Our Research Exchange series features the work of researchers across The National Archives in which they discuss their new discoveries and their work’s potential for impact. The purpose of the series is to highlight and demystify the research we do and open it up to new ideas and discussion.
This month and next, to coincide with our upcoming Annual Digital Lecture, we will be publishing a series of blogs focusing on different aspects of digital research happening at The National Archives.
Our staff will be writing and reflecting on their research, discussing topics such as using AI in archives, using 3D Virtual Tech to access heritage collections, archiving citizen research projects, and much more.
John writes …
The National Archives has benefitted from the generous work of volunteers for years, welcoming community engagement with our collections as we become the inclusive archive.
This engagement with communities who donate their time and expertise to research projects can take place in person or online. We are beginning to see new ways to engage with audiences using immersive technology such as 3D virtual reality spaces that are providing access to cultural heritage collections. These technologies try to embody the physical world by placing objects on display in virtual galleries accessible to the public through either standard web browsers or more immersive VR headset technologies.
Mozilla Hubs is an example of an open-source project providing the infrastructure possible to build these immersive experiences. Figure 1 shows an example gallery in Mozilla Hubs using images of cats available via Wikidata.
Although these technologies provide engaging ways for users to interact with one another and the content on display, they present challenges when it comes to facilitating contributions from the public.
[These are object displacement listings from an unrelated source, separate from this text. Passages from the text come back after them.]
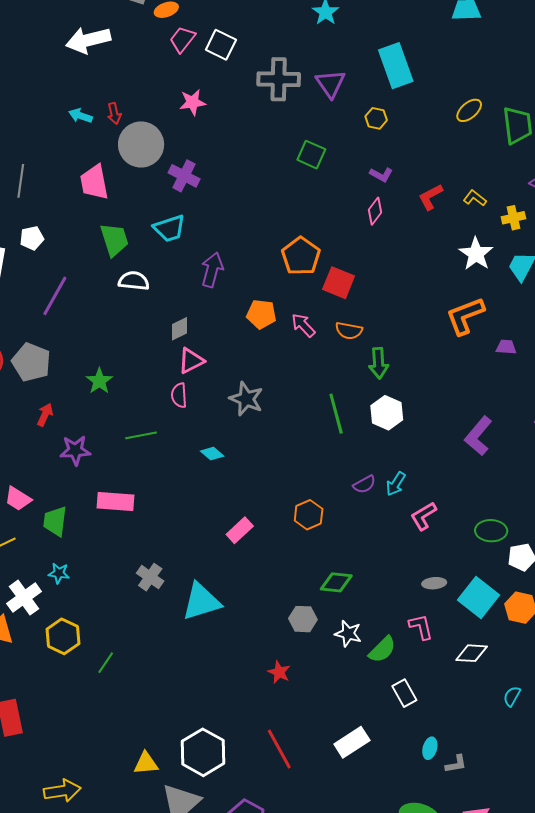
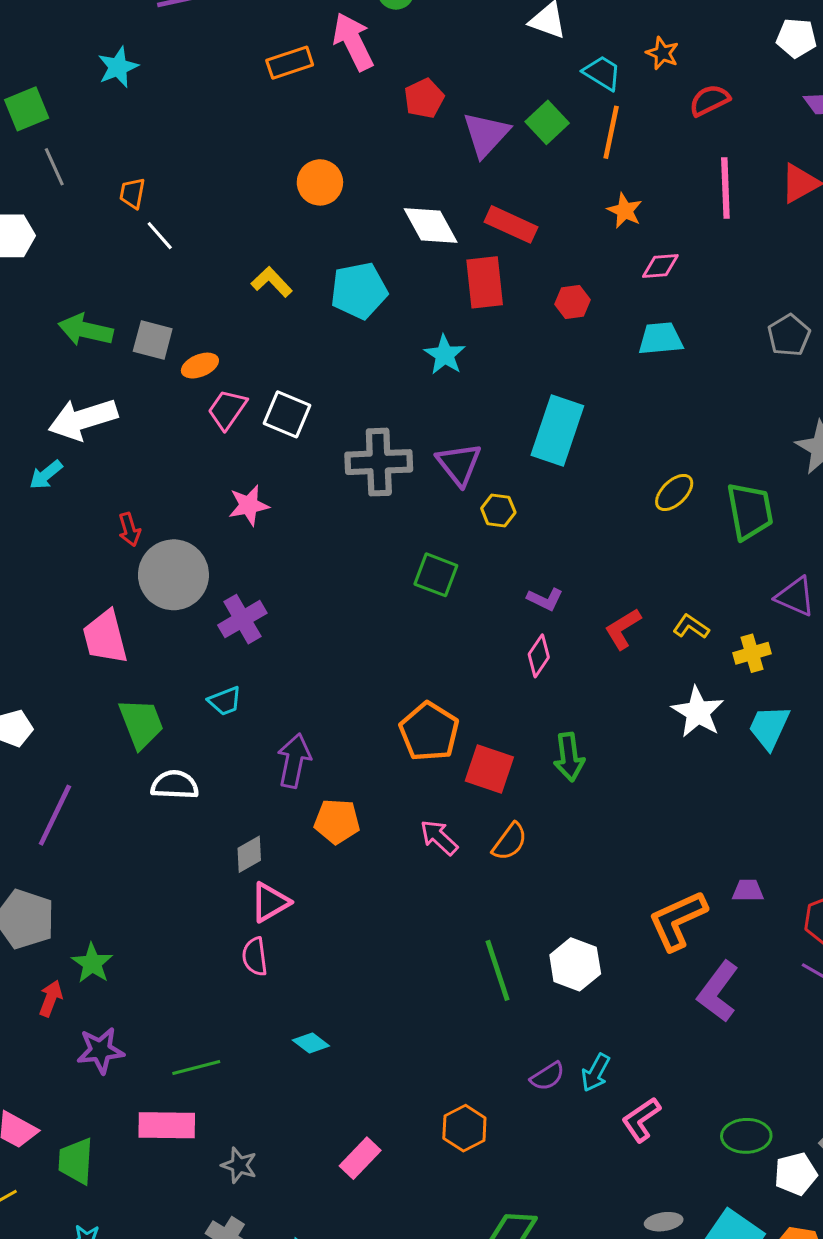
cyan rectangle: (396, 66) -> (557, 430), turned 42
cyan arrow: (81, 116) -> (46, 475), moved, turned -55
yellow hexagon: (376, 118) -> (498, 510), moved
purple cross: (184, 176) -> (242, 619), turned 36
cyan trapezoid: (170, 228) -> (225, 701), size x0.7
orange pentagon: (261, 314) -> (337, 821), moved
orange L-shape: (465, 316) -> (678, 920), moved
orange semicircle: (349, 331) -> (510, 842), turned -60
purple trapezoid: (506, 347) -> (748, 891), moved
green arrow: (379, 363) -> (569, 757), moved
green star: (99, 381) -> (92, 963), moved
gray star: (246, 399) -> (239, 1165), moved, size x0.7
green line: (141, 435) -> (196, 1068), moved

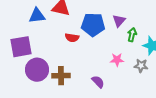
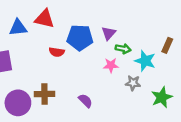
green arrow: (132, 35) -> (123, 49), turned 88
pink star: (117, 60) -> (111, 65), moved
purple circle: (37, 70) -> (18, 103), moved

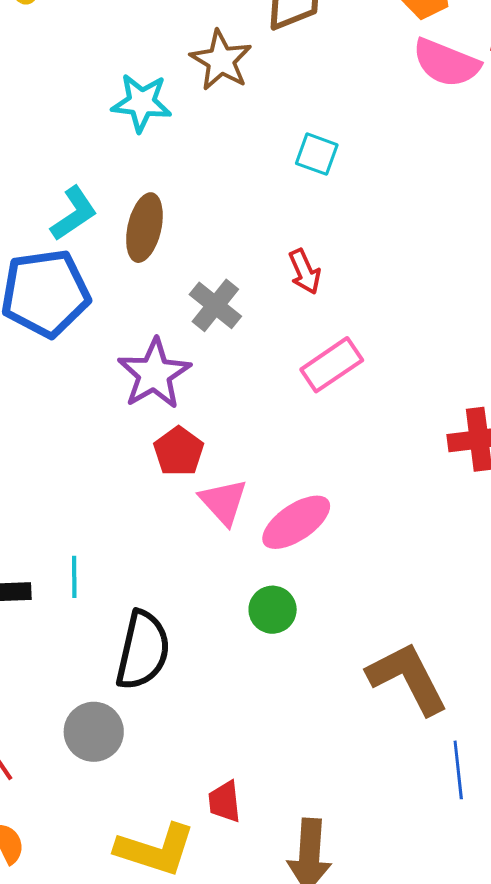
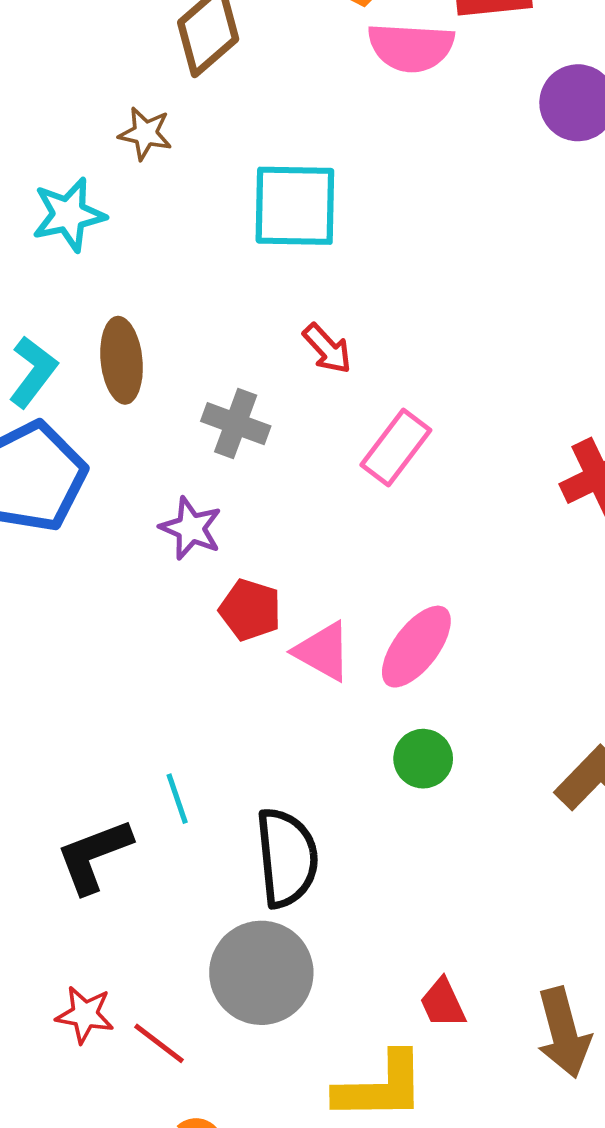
brown star: (221, 60) -> (145, 133), size x0.7
cyan square: (317, 154) -> (295, 206), size x1.8
purple star: (154, 374) -> (191, 528), size x0.7
gray circle: (94, 732) -> (261, 973), size x1.4

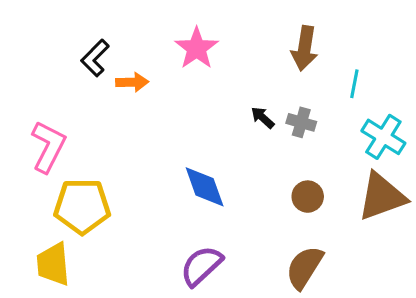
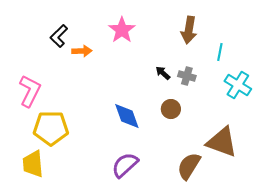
brown circle: (308, 197) -> (171, 109), moved
brown triangle: (382, 197) -> (222, 142), moved, turned 40

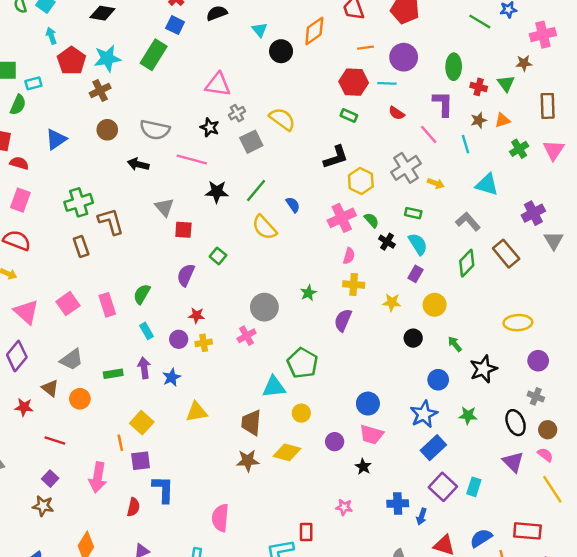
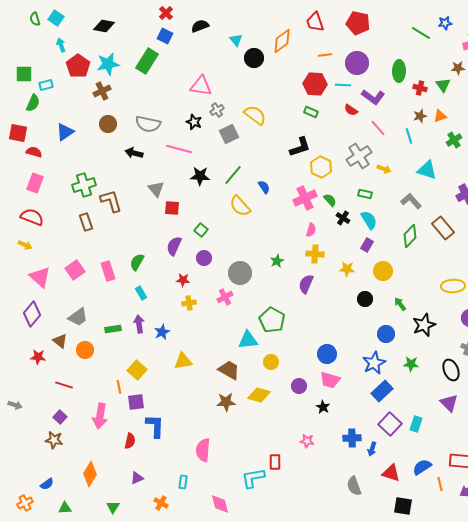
purple L-shape: (443, 104) -> (373, 97), moved, turned 125
purple circle: (179, 339) -> (204, 258), moved
brown trapezoid: (251, 423) -> (229, 370), turned 115

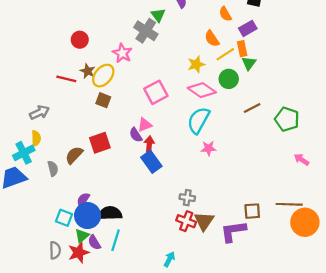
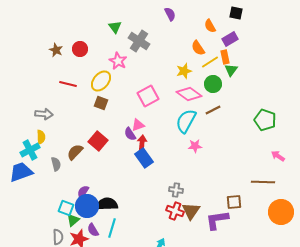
green triangle: (158, 15) -> (115, 27), moved
brown star: (88, 71) -> (56, 50), moved
brown line: (252, 108) -> (213, 110), moved
gray arrow: (39, 112) -> (44, 114), turned 30
red square: (100, 143) -> (98, 141), turned -30
brown line: (289, 204) -> (263, 182), moved
green triangle: (82, 236) -> (73, 220), moved

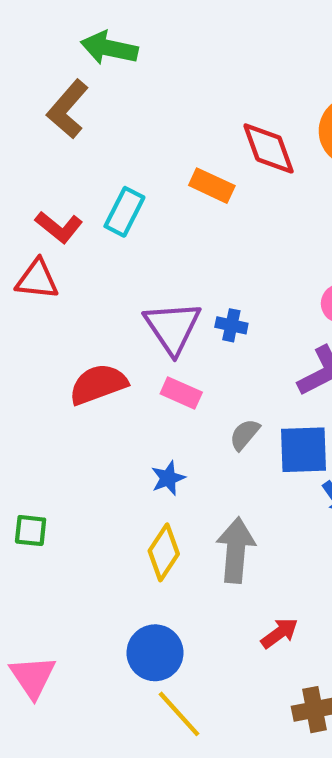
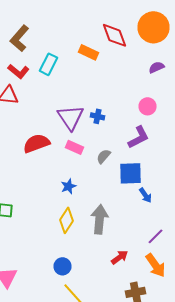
brown L-shape: (68, 109) -> (20, 38), moved
gray semicircle: (245, 434) -> (104, 156), moved
blue circle: (155, 653) -> (62, 266), size x0.7

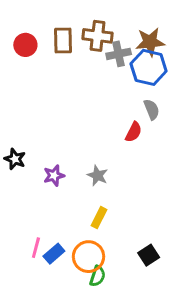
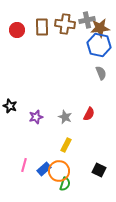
gray cross: (119, 54) -> (87, 20), moved
red semicircle: (134, 132) -> (89, 114), moved
blue rectangle: (54, 254) -> (44, 169), moved
black square: (149, 255) -> (99, 170), turned -32

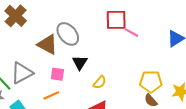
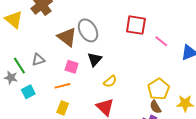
pink line: (131, 33) -> (161, 41), moved
gray triangle: (22, 73) -> (38, 60), size x0.6
yellow pentagon: (151, 82) -> (159, 89), turned 30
This problem is handled by projects such as Wikipedia or Zooniverse through a review process driven by community editors or volunteers. This approach requires significant investment in both technical infrastructure and community expertise but has demonstrated success at scale.
Historically, citizen science projects such as SETI@Home adopted a more distributed model that offloaded the computational burden of the work. Each volunteer offered access to CPU time on their personal computers to contribute towards a single goal, which in the case of SETI@Home was the search for extra-terrestrial intelligence. Open-source software projects have also adopted a more distributed approach to the way they manage access and changes to source code, which has been popularised by technologies such as Git running on social coding platforms such as GitHub. This approach typically involves taking a copy of the project and making changes to a local copy offline. Changes are submitted back to the original project through a review process which allows the project maintainers to decide whether to accept them.
What if we apply this traditional open-source model used for software development to allow the community to annotate our collections? This would give volunteers more latitude to respond to the data, inviting unexpected and unplanned-for responses to the collections, and would support the data integrity and quality assurance workflows that would enable re-use of the data without requiring complex centralised infrastructure.
To help explore this we are developing a chatbot called ‘Miiifybot’ that allows the community to contribute its knowledge to the collections on display within a virtual gallery in Mozilla Hubs. All contributions go through a review process facilitated via GitHub before being accessible within the platform or within standard IIIF viewers such as Mirador (as shown in figure 2). By using standards for annotating data, we can display the community contributions made within the chatbot directly within IIIF viewers.
Miiifybot is designed to run within the messaging platform Discord which in turn is integrated into the chat system of Mozilla Hubs. A key part of its infrastructure comes from the web annotation server Miiify which is built using a distributed database technology following the same principles as Git.
We have described the technology behind a chatbot designed to support annotating items on display within a 3D virtual gallery. Our chatbot supports submission of new descriptions of items; however, we need a way to verify they do not contain misinformation or abuse and contribute to the collections we display. This type of curation or review process is challenging when we do not hold any personal data on the users to verify their identity. To resolve this, we have developed a chatbot to interface to the social-coding platform GitHub. This not only provides provenance of all changes to data but also provides a process of review that is well established in software projects.